Demand for the course has been so high that the original one-quarter course taught by Mel and Macagno has expanded to three courses across the 2018-2019 academic year, taught in Fall 2018 (Macagno), Winter 2019 (Mel) and Spring 2019, when it will be taught for the first time by Ecology, Behavior and Evolution Associate Professor Scott Rifkin.

The class size is kept small (48 students) to allow for effective discussion, interactivity and break-out groups. One of the key elements of the class is driving home the idea that DEI issues cut across our daily interactions and throughout society. To that end, students are assigned weekly summaries of current news articles about DEI issues that include facets of biology and medicine.

“We want them to have a mindset that this is an important aspect of what is happening in their lives right now,” said Macagno. “We want students to see this as a living problem. It’s existential. There is nothing theoretical about the fact that we have been and in many ways still are a racist, sexist society. We are so geared toward exclusion and discrimination that we don’t even know it’s there.”

Macagno says many BILD 60 students are pre-meds, so part of the teaching plan is to sensitize these students about DEI issues before they head off to medical school.

“They are going to be physicians for everybody, so if they see something that is not inclusive, they should question it,” said Macagno. “I think this class helps open their eyes to what they will be facing as scientists and physicians.”

Mel says the class is designed to have students think about how DEI issues can have a direct effect on biology and health. She prompts students to think about these concepts from an individual level, societal level and from a biological sciences perspective.

“BILD 60 is a unique course, as it allows students to confront and examine issues in diversity, equity and inclusion in the context of biomedical research, highlighting both the societal impact of research and the social responsibility of scientists,” said Division of Biological Sciences Dean Kit Pogliano. “I’m grateful that Professors Mel and Macagno and their colleagues had the foresight and inspiration to create this innovative platform to teach diversity, equity and inclusion from a scientific perspective for our biology students. Their hard work has paid off, delivering a very popular course that prepares our students to lead in an increasingly diverse and complex world.”

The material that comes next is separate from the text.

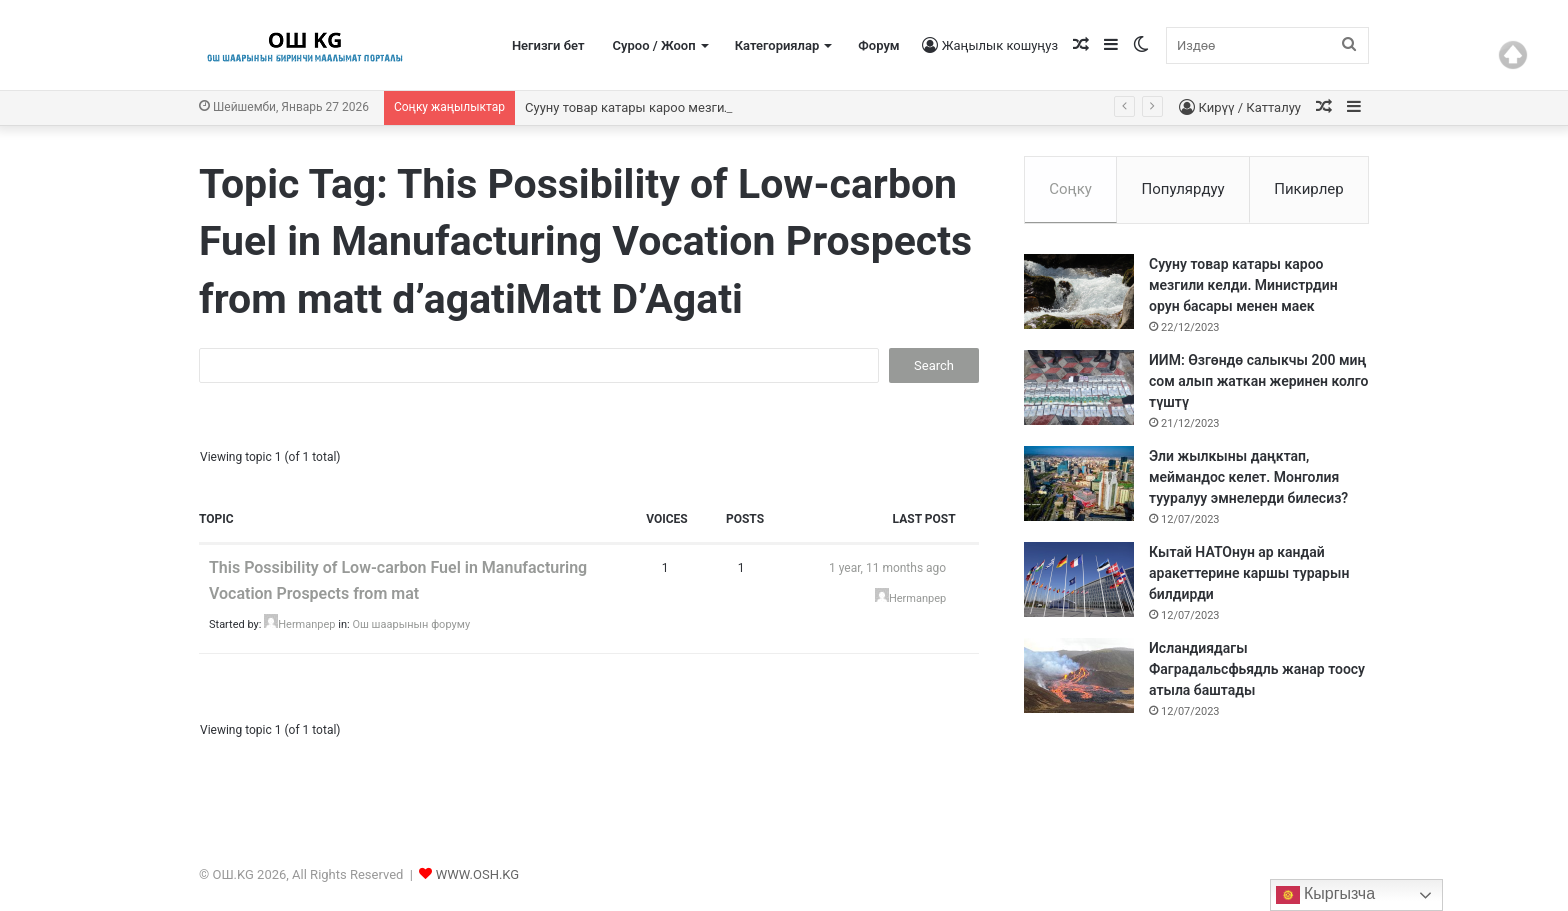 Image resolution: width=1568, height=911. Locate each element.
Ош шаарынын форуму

In developing the class, Mel and her colleagues knew these students felt more connected to biology than other disciplines, and used that fact as a tool of engagement.

According to Mel, “We thought: Wouldn’t it be wonderful if we could take a field that students already feel more engaged in, and then help them connect this field to DEI issues in ways that they’ve not necessarily thought about before? That seems to be exactly what’s happened.”